E deixe os Portugais morrerem à míngua
Minha pátria é minha língua
Fala Mangueira! Fala! (…) » Caetano Veloso, Língua 

Para quem nasceu nas gerações anteriores, o conceito de museu é especialmente definido como um espaço de arte e cultura, onde se encontram pinturas, esculturas ou fotografias, expostas num pedestal ou devidamente enquadradas. As peças, extremamente valiosas e raras, só são acessíveis através dessas instituições. 

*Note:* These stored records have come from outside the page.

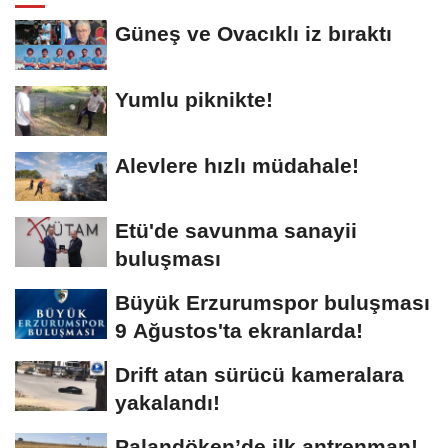
Güneş ve Ovacıklı iz bıraktı
Yumlu piknikte!
Alevlere hızlı müdahale!
Etü'de savunma sanayii
buluşması
Büyük Erzurumspor buluşması
9 Ağustos'ta ekranlarda!
Drift atan sürücü kameralara
yakalandı!
Palandöken’de ilk antrenman!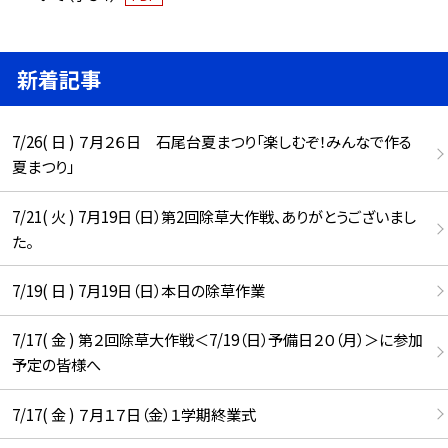
新着記事
7/26( 日 ) ７月２６日 石尾台夏まつり「楽しむぞ！みんなで作る
夏まつり」
7/21( 火 ) 7月19日（日）第2回除草大作戦、ありがとうございまし
た。
7/19( 日 ) 7月19日（日）本日の除草作業
7/17( 金 ) 第２回除草大作戦＜7/19（日）予備日２０（月）＞に参加
予定の皆様へ
7/17( 金 ) ７月１７日（金）１学期終業式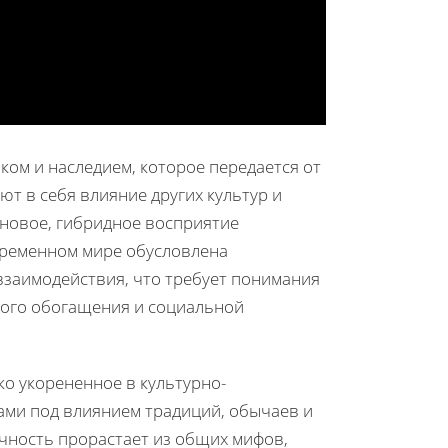
ком и наследием, которое передается от
т в себя влияние других культур и
новое, гибридное восприятие
временном мире обусловлена
заимодействия, что требует понимания
ного обогащения и социальной
ко укорененное в культурно-
ами под влиянием традиций, обычаев и
чность прорастает из общих мифов,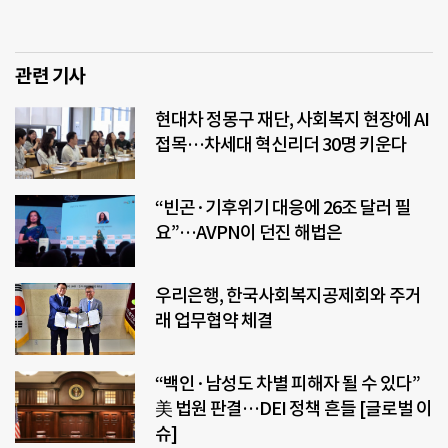
관련 기사
현대차 정몽구 재단, 사회복지 현장에 AI
접목…차세대 혁신리더 30명 키운다
“빈곤·기후위기 대응에 26조 달러 필
요”…AVPN이 던진 해법은
우리은행, 한국사회복지공제회와 주거
래 업무협약 체결
“백인·남성도 차별 피해자 될 수 있다”
美 법원 판결…DEI 정책 흔들 [글로벌 이
슈]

Mas a imagem do museu sombrio, de sobriedade distante, fria e impessoal não poderia ser mais distante da do Museu da Língua Portuguesa, um espaço que cultua o patrimônio histórico e imaterial deste idioma tão querido. Fundado no ano de 2006, na cidade de São Paulo, a urbe com o maior número de falantes lusófonos, o museu renasce das cinzas em agosto de 2021, para gáudio de todos. 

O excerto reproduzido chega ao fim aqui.